By Derek L. Hastings


My life changed the day I pulled myself into the Library. It was a place I never wanted to visit. Life was a daily grind of launching and landing. The struggle to keep the lack of gravity from dominating my life. Just like everyone else I knew. The struggle was very real. The day began with releasing the belts that held me in my bed so that I could sleep without worrying about floating to the ceiling or out the window and out into space. 

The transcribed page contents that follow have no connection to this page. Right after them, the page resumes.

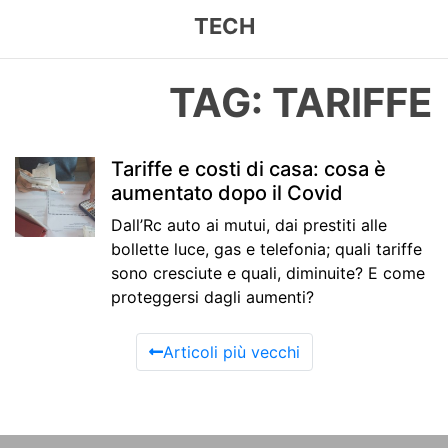
TECH
TAG: TARIFFE
Tariffe e costi di casa: cosa è
aumentato dopo il Covid
Dall’Rc auto ai mutui, dai prestiti alle
bollette luce, gas e telefonia; quali tariffe
sono cresciute e quali, diminuite? E come
proteggersi dagli aumenti?
Articoli più vecchi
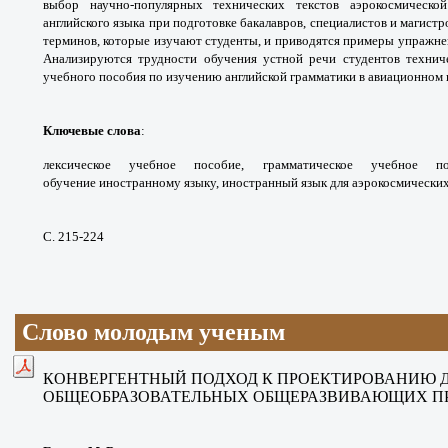
выбор
научно-популярных технических текстов
аэрокосмическ
английского языка при подготовке
бакалавров, специалистов и магистр
терминов,
которые изучают студенты, и приводятся
примеры упражне
Анализируются трудности
обучения устной речи студентов техни
учебного
пособия по изучению английской грамматики в
авиационном 
Ключевые слова
:
лексическое учебное
пособие, грамматическое учебное 
обучение
иностранному языку, иностранный язык для
аэрокосмических
С. 215-224
Слово молодым ученым
КОНВЕРГЕНТНЫЙ ПОДХОД
К ПРОЕКТИРОВАНИЮ 
ОБЩЕОБРАЗОВАТЕЛЬНЫХ
ОБЩЕРАЗВИВАЮЩИХ П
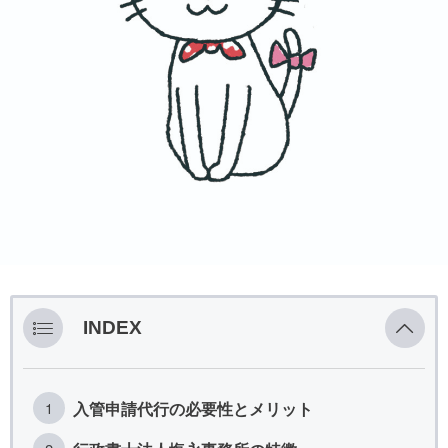
INDEX
入管申請代行の必要性とメリット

Then breakfast. Tubes of “Cap’n Crunch” squirted into my hungry mouth, trying to ignore the longing to have a plain old bowl of “Cap’n Crunch” in a bowl with milk and the satisfying sensation of the actual Crunch. Still, I wondered at the very existence of that thought. No one ever experienced that. This was life on Earth. A weightless existence. We all made the best of it. 

Every day, began the same. The effort to get from point A to point B. Home to work and back again. Everyone’s strategy was different, and much of it depended on how much money you had saved up. How wealthy you were dictated how much ease you were able to experience as you went about business every day. 

The most basic was the cable poles that lined the streets. First I would open the front door of my apartment and hold onto the door frame. Concentration is everything when attempting to move from point to point. And, yes after a bit you gain a certain amount of expertise in this. You either learn to move or you eventually give up and hide in your home and never come out. Thousands of people in our city give up every day. The insane asylums are overflowing with those that give up. But, I digress. Back to the door frame. 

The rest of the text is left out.